◆ Exercise instructions ◆
All lines in the data below carrying the string "moray" are to be located and copied.

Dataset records
......

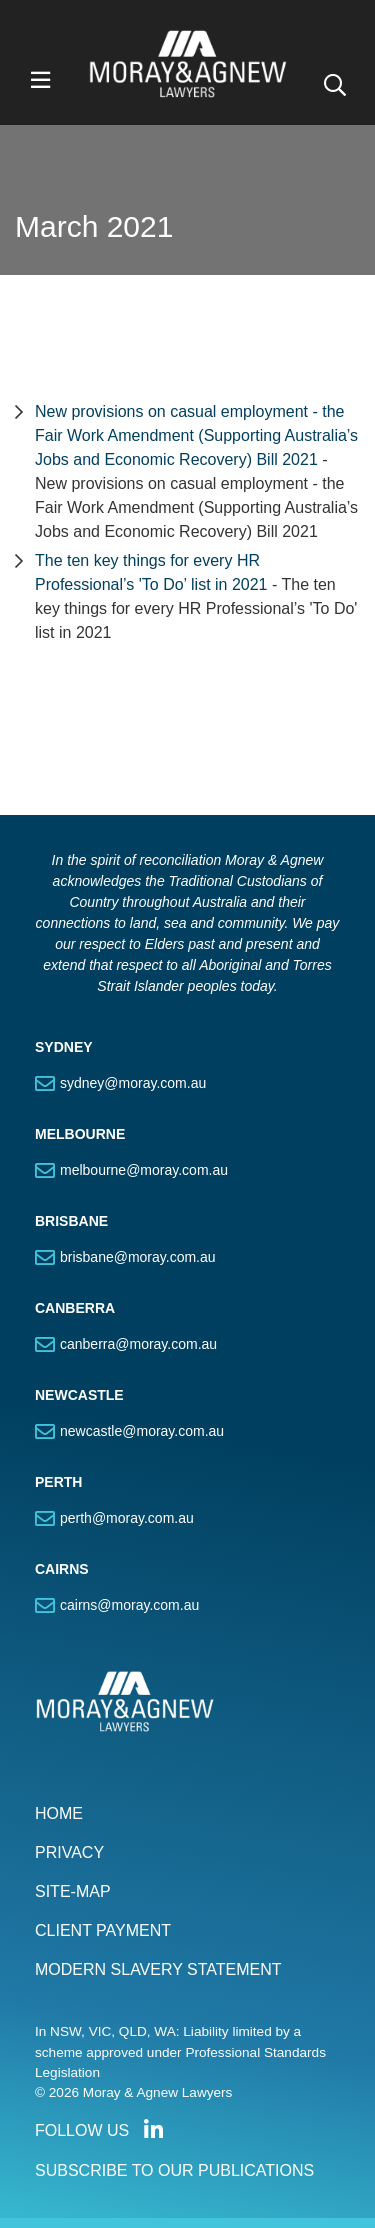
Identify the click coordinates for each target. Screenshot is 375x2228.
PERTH (58, 1482)
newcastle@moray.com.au (142, 1431)
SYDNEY (64, 1047)
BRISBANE (71, 1221)
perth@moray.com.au (127, 1518)
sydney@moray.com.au (133, 1083)
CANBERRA (75, 1308)
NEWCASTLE (79, 1395)
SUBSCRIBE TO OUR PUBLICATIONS (174, 2170)
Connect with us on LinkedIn (153, 2130)
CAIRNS (62, 1569)
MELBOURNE (80, 1134)
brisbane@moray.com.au (138, 1257)
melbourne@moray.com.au (144, 1170)
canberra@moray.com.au (138, 1344)
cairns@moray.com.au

......

◆ Result of this exercise ◆
newcastle@moray.com.au (142, 1431)
perth@moray.com.au (127, 1518)
sydney@moray.com.au (133, 1083)
brisbane@moray.com.au (138, 1257)
melbourne@moray.com.au (144, 1170)
canberra@moray.com.au (138, 1344)
cairns@moray.com.au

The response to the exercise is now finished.